Die einschneidendste Maßnahme ist der fünfjährige Stopp für die Erteilung neuer Vermietungslizenzen (VV-Lizenzen). Dies friert die Expansionsfähigkeit von Investoren im Kurzzeitvermietungssegment faktisch ein, wobei lediglich bereits registrierte Objekte ausgenommen sind. Experten erwarten, dass der Wert sogenannter Bestandsimmobilien mit vorhandener Lizenz massiv steigen wird, da die Genehmigung zu einem knappen Gut wird. Im Gegensatz dazu dürften die Preise für nicht registrierte oder neu gebaute Immobilien, die für die touristische Vermietung gedacht waren, sinken, da eine Monetarisierung über dieses Modell stark eingeschränkt ist. Darüber hinaus wird befürchtet, dass ein mögliches Verbot der Übertragbarkeit der Vermietungslizenzen beim Verkauf oder der Vererbung den langfristigen Wert der Tourismusinvestitionen weiter mindern könnte.

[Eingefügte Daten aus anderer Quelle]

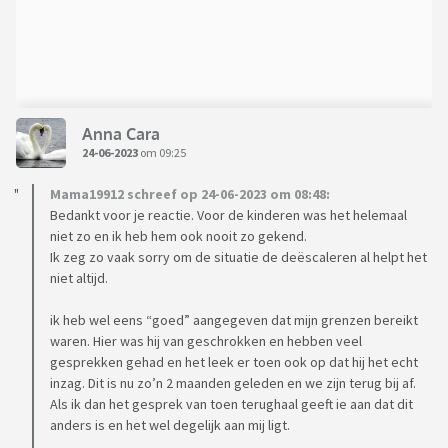
Anna Cara
24-06-2023
om 09:25
Mama19912 schreef op 24-06-2023 om 08:48:
Bedankt voor je reactie. Voor de kinderen was het helemaal
niet zo en ik heb hem ook nooit zo gekend.
Ik zeg zo vaak sorry om de situatie de deëscaleren al helpt het
niet altijd.
ik heb wel eens “goed” aangegeven dat mijn grenzen bereikt
waren. Hier was hij van geschrokken en hebben veel
gesprekken gehad en het leek er toen ook op dat hij het echt
inzag. Dit is nu zo’n 2 maanden geleden en we zijn terug bij af.
Als ik dan het gesprek van toen terughaal geeft ie aan dat dit
anders is en het wel degelijk aan mij ligt.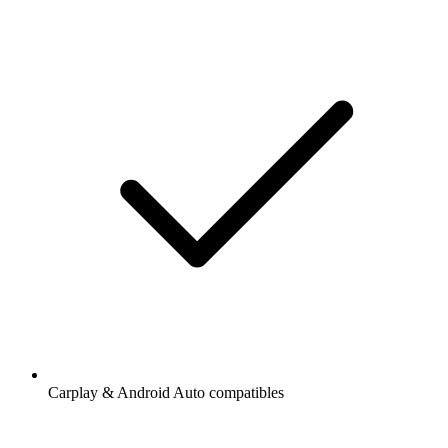
Carplay & Android Auto compatibles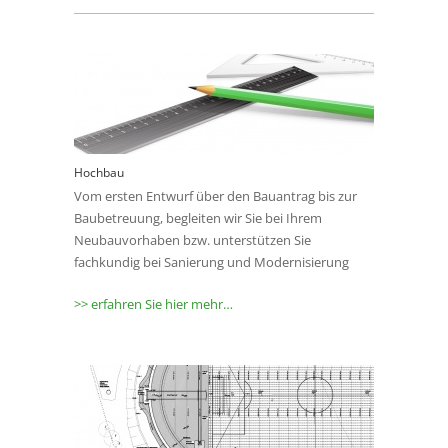
Hochbau
Vom ersten Entwurf über den Bauantrag bis zur
Baubetreuung, begleiten wir Sie bei Ihrem
Neubauvorhaben bzw. unterstützen Sie
fachkundig bei Sanierung und Modernisierung
>> erfahren Sie hier mehr…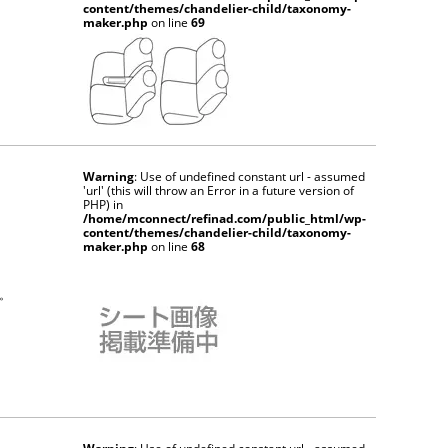
content/themes/chandelier-child/taxonomy-
maker.php
on line
69
Warning
: Use of undefined constant url - assumed
'url' (this will throw an Error in a future version of
PHP) in
/home/mconnect/refinad.com/public_html/wp-
content/themes/chandelier-child/taxonomy-
maker.php
on line
68
。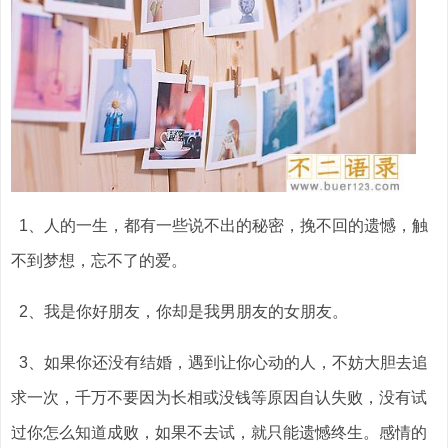
1、人的一生，都有一些说不出的秘密，挽不回的遗憾，触
不到梦想，忘不了的爱。
2、我是你好朋友，你却是我男朋友的女朋友。
3、如果你还没有结婚，遇到让你心动的人，不妨大胆去追
求一次，千万不要因为长相或没钱等原因自认失败，没有试
过你怎么知道成败，如果不去试，就只能遗憾终生。感情的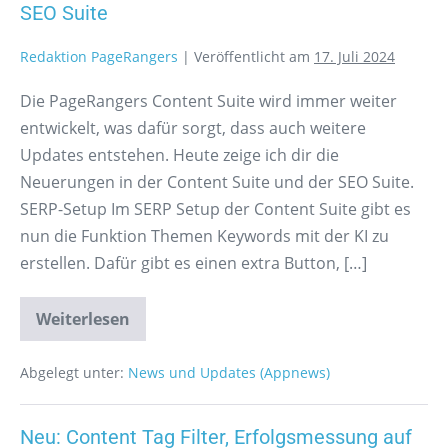
SEO Suite
Redaktion PageRangers
|
Veröffentlicht am
17. Juli 2024
Die PageRangers Content Suite wird immer weiter
entwickelt, was dafür sorgt, dass auch weitere
Updates entstehen. Heute zeige ich dir die
Neuerungen in der Content Suite und der SEO Suite.
SERP-Setup Im SERP Setup der Content Suite gibt es
nun die Funktion Themen Keywords mit der KI zu
erstellen. Dafür gibt es einen extra Button, […]
Weiterlesen
Abgelegt unter:
News und Updates (Appnews)
Neu: Content Tag Filter, Erfolgsmessung auf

Die neue Gesetzgebung führt zudem eine strikte Obergrenze ein, die die touristische Nutzung auf maximal 10 Prozent der gesamten bewohnbaren Fläche (auf kleineren Inseln 20 Prozent) begrenzt. In stark nachgefragten Zonen wie Teneriffa und dem Süden Gran Canarias wird dieses Limit als nahezu unüberwindbare Wachstumsgrenze für die Zukunft angesehen. Ein weiterer Engpass entsteht durch das Verbot, Geschäftsräume oder Neubauten (innerhalb der ersten zehn Jahre) in touristische Unterkünfte umzuwandeln. Ein wesentlicher Bestandteil der Regelung ist die Delegation der Entscheidungsbefugnis an die lokalen Kommunen: Diese müssen nun spezifische Pläne zur Festlegung der zulässigen Standorte und Dichten der Ferienvermietung verabschieden. Diese Dezentralisierung verkompliziert Investitionen, da Akteure sich nun auf potenziell unterschiedliche und veränderliche lokale Vorschriften einstellen müssen.
Die kanarische Regionalregierung reagiert mit dieser massiven regulatorischen Intervention auf den dringenden politischen Wunsch, den angespannten Wohnungsmarkt zu entlasten und dem Bevölkerungsdruck entgegenzuwirken. Die Maßnahmen zielen darauf ab, Immobilien dem Wohnungssektor zuzuführen und der Verknappung von Wohnraum entgegenzuwirken. Betreiber und Investmentfonds sehen sich nun mit einem regulativen Umfeld konfrontiert, das als sehr restriktiv beschrieben wird, wodurch die langfristige Planbarkeit und der Wert ihrer Tourismus-Assets von den künftigen Entscheidungen der lokalen Behörden abhängen.